- Opening Delimiter -
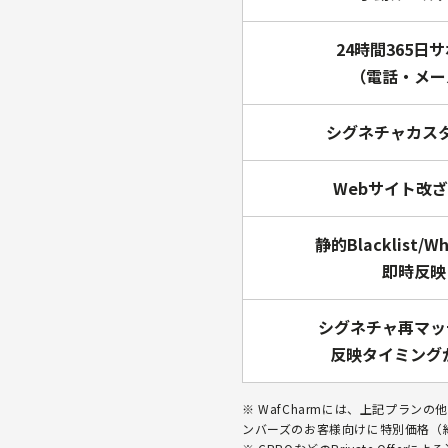
24時間365日
（電話・メー
シグネチャカス
Webサイト改
静的Blacklist/Wh
即時反映
シグネチャ再マッ
反映タイミング
※ WafCharmには、上記プランの他
ンバーズのお客様向けに特別価格（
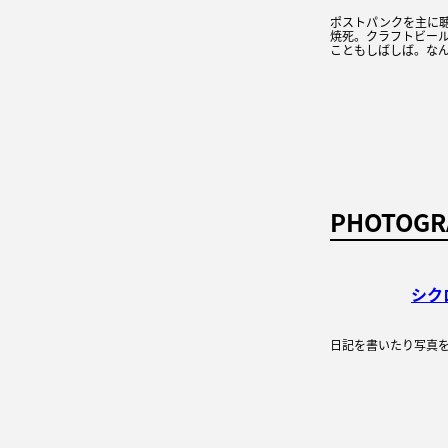
ポストパンクを主に
焼死。クラフトビー
こともしばしば。な
PHOTOGR
シク
日記を書いたり写真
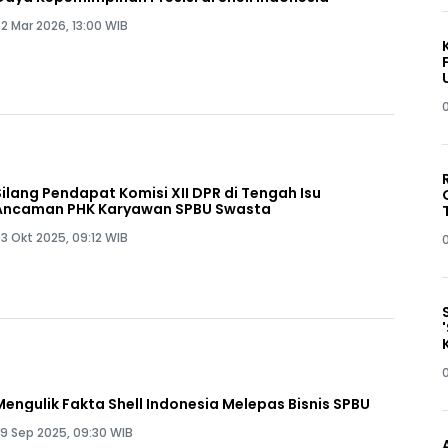
2 Mar 2026, 13:00 WIB
Silang Pendapat Komisi XII DPR di Tengah Isu
Ancaman PHK Karyawan SPBU Swasta
3 Okt 2025, 09:12 WIB
Mengulik Fakta Shell Indonesia Melepas Bisnis SPBU
9 Sep 2025, 09:30 WIB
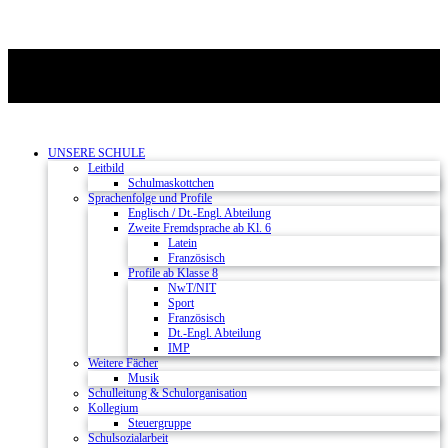
UNSERE SCHULE
Leitbild
Schulmaskottchen
Sprachenfolge und Profile
Englisch / Dt.-Engl. Abteilung
Zweite Fremdsprache ab Kl. 6
Latein
Französisch
Profile ab Klasse 8
NwT/NIT
Sport
Französisch
Dt.-Engl. Abteilung
IMP
Weitere Fächer
Musik
Schulleitung & Schulorganisation
Kollegium
Steuergruppe
Schulsozialarbeit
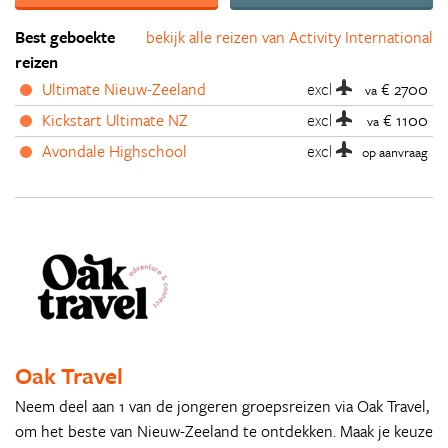
Best geboekte
bekijk alle reizen van Activity International
reizen
Ultimate Nieuw-Zeeland
excl
€ 2700
va
Kickstart Ultimate NZ
excl
€ 1100
va
Avondale Highschool
excl
op aanvraag
Oak Travel
Neem deel aan 1 van de jongeren groepsreizen via Oak Travel,
om het beste van Nieuw-Zeeland te ontdekken. Maak je keuze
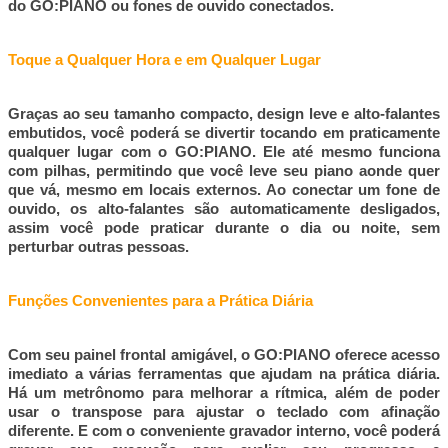
do GO:PIANO ou fones de ouvido conectados.
Toque a Qualquer Hora e em Qualquer Lugar
Graças ao seu tamanho compacto, design leve e alto-falantes
embutidos, você poderá se divertir tocando em praticamente
qualquer lugar com o GO:PIANO. Ele até mesmo funciona
com pilhas, permitindo que você leve seu piano aonde quer
que vá, mesmo em locais externos. Ao conectar um fone de
ouvido, os alto-falantes são automaticamente desligados,
assim você pode praticar durante o dia ou noite, sem
perturbar outras pessoas.
Funções Convenientes para a Prática Diária
Com seu painel frontal amigável, o GO:PIANO oferece acesso
imediato a várias ferramentas que ajudam na prática diária.
Há um metrônomo para melhorar a rítmica, além de poder
usar o transpose para ajustar o teclado com afinação
diferente. E com o conveniente gravador interno, você poderá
- Closing Delimiter -
Within the entries above, how many lines include the word "Profile"? Respond with the number only.

2